Communication Skills

 

Self-confidence

MATERIALS:

Copies of BASIC LIVESTOCK TERMS and SPECIES SPECIFIC TERMS for each youth.

 

Easel and flip chart or chalkboard

 

Markers or chalk

TIME:

1½ Hours

SETTING:

A comfortable room with tables and chairs.

ADVANCE PREPARATION:

Ask a youth with livestock judging experience to prepare a set of oral reasons to give in front of the group.

Express Yourself

Background Basics

The youth have learned and added many new livestock words to their vocabulary in the first three activities. In this activity, they will expand that basic terminology and learn more specific terms that are used in the livestock industry. Below is a list of words or phrases that are used to describe different animals or features. Many of these terms are not species specific and mean the same thing for almost all animals.

  • Condition, Finish or Leanness - all are used to denote fatness.

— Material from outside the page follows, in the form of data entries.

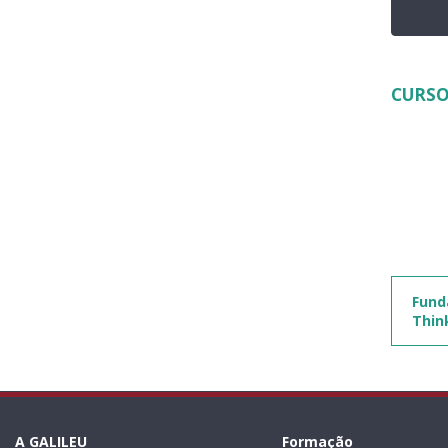
CURSO
Fund
Thin
A GALILEU
Formação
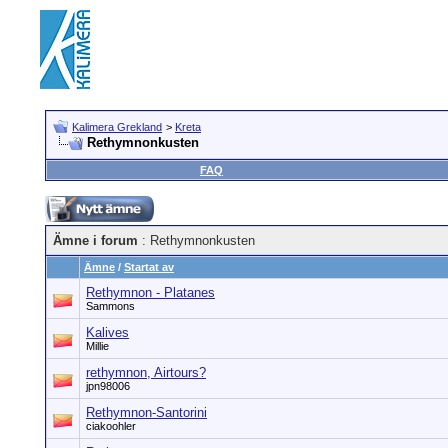
Kalimera Grekland
>
Kreta
Rethymnonkusten
FAQ
Ämne i forum
: Rethymnonkusten
Ämne
/
Startat av
Rethymnon - Platanes
Sammons
Kalives
Millie
rethymnon, Airtours?
jpn98006
Rethymnon-Santorini
ciakoohler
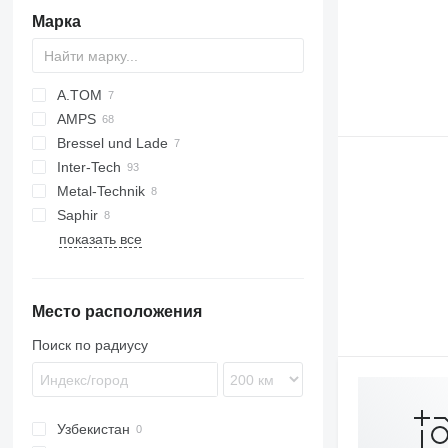
Марка
A.TOM
AMPS
Bressel und Lade
AZ
Inter-Tech
CK
Scorpion
Metal-Technik
437
Saphir
показать все
L-series
Место расположения
Поиск по радиусу
Узбекистан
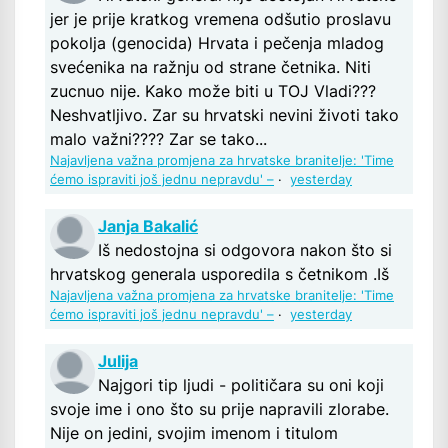
jer je prije kratkog vremena odšutio proslavu
pokolja (genocida) Hrvata i pečenja mladog
svećenika na ražnju od strane četnika. Niti
zucnuo nije. Kako može biti u TOJ Vladi???
Neshvatljivo. Zar su hrvatski nevini životi tako
malo važni???? Zar se tako...
Najavljena važna promjena za hrvatske branitelje: 'Time
ćemo ispraviti još jednu nepravdu' –
·
yesterday
Janja Bakalić
Iš nedostojna si odgovora nakon što si
hrvatskog generala usporedila s četnikom .Iš
Najavljena važna promjena za hrvatske branitelje: 'Time
ćemo ispraviti još jednu nepravdu' –
·
yesterday
Julija
Najgori tip ljudi - političara su oni koji
svoje ime i ono što su prije napravili zlorabe.
Nije on jedini, svojim imenom i titulom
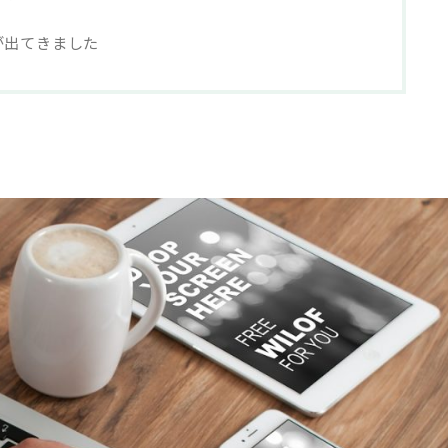
が出てきました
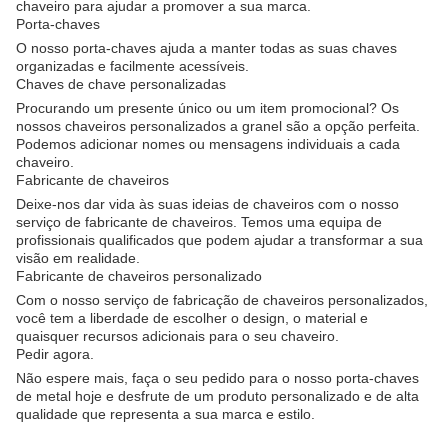
chaveiro para ajudar a promover a sua marca.
Porta-chaves
O nosso porta-chaves ajuda a manter todas as suas chaves
organizadas e facilmente acessíveis.
Chaves de chave personalizadas
Procurando um presente único ou um item promocional? Os
nossos chaveiros personalizados a granel são a opção perfeita.
Podemos adicionar nomes ou mensagens individuais a cada
chaveiro.
Fabricante de chaveiros
Deixe-nos dar vida às suas ideias de chaveiros com o nosso
serviço de fabricante de chaveiros. Temos uma equipa de
profissionais qualificados que podem ajudar a transformar a sua
visão em realidade.
Fabricante de chaveiros personalizado
Com o nosso serviço de fabricação de chaveiros personalizados,
você tem a liberdade de escolher o design, o material e
quaisquer recursos adicionais para o seu chaveiro.
Pedir agora.
Não espere mais, faça o seu pedido para o nosso porta-chaves
de metal hoje e desfrute de um produto personalizado e de alta
qualidade que representa a sua marca e estilo.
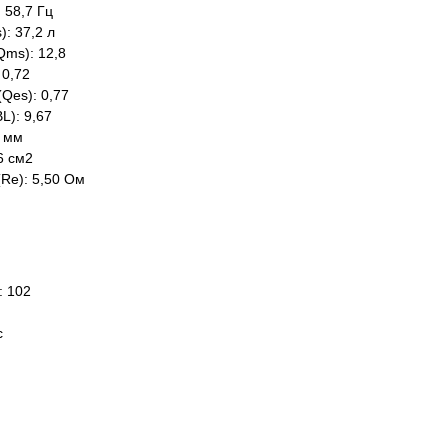
 58,7 Гц
): 37,2 л
Qms): 12,8
 0,72
(Qes): 0,77
BL): 9,67
2 мм
6 см2
(Re): 5,50 Ом
: 102
с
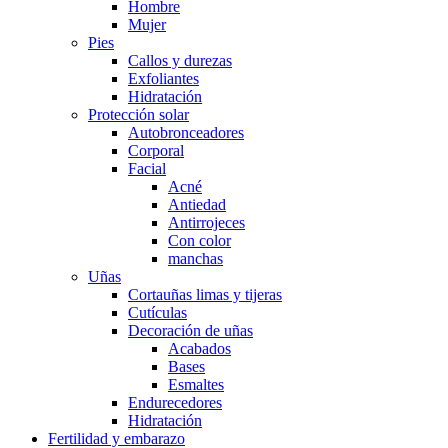
Hombre
Mujer
Pies
Callos y durezas
Exfoliantes
Hidratación
Protección solar
Autobronceadores
Corporal
Facial
Acné
Antiedad
Antirrojeces
Con color
manchas
Uñas
Cortauñas limas y tijeras
Cutículas
Decoración de uñas
Acabados
Bases
Esmaltes
Endurecedores
Hidratación
Fertilidad y embarazo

The term finish is used to describe fat on market cattle and lambs, condition is used with breeding stock, and leanness is used with market hogs.

  • Growth - the characteristics of having adequate size and weight at a certain age.

  • Balance - a proper proportion and blending of parts of the animal, essentially “how the parts fit together.” Includes structural correctness, symmetry and quality. Balance is primarily evaluated from a side view.

  • Ruggedness, Stoutness - traits associated with potential durability and serve as a loose indicator of growth. These include foot size, circumference of the cannon bone (from the knee to the ankle), and structural width.

  • Quality - a general term that infers smoothness and refinement. Refinement of hair coat, freedom of wrinkles in hogs and lambs, freedom of roughness, patchiness in cattle indicates quality.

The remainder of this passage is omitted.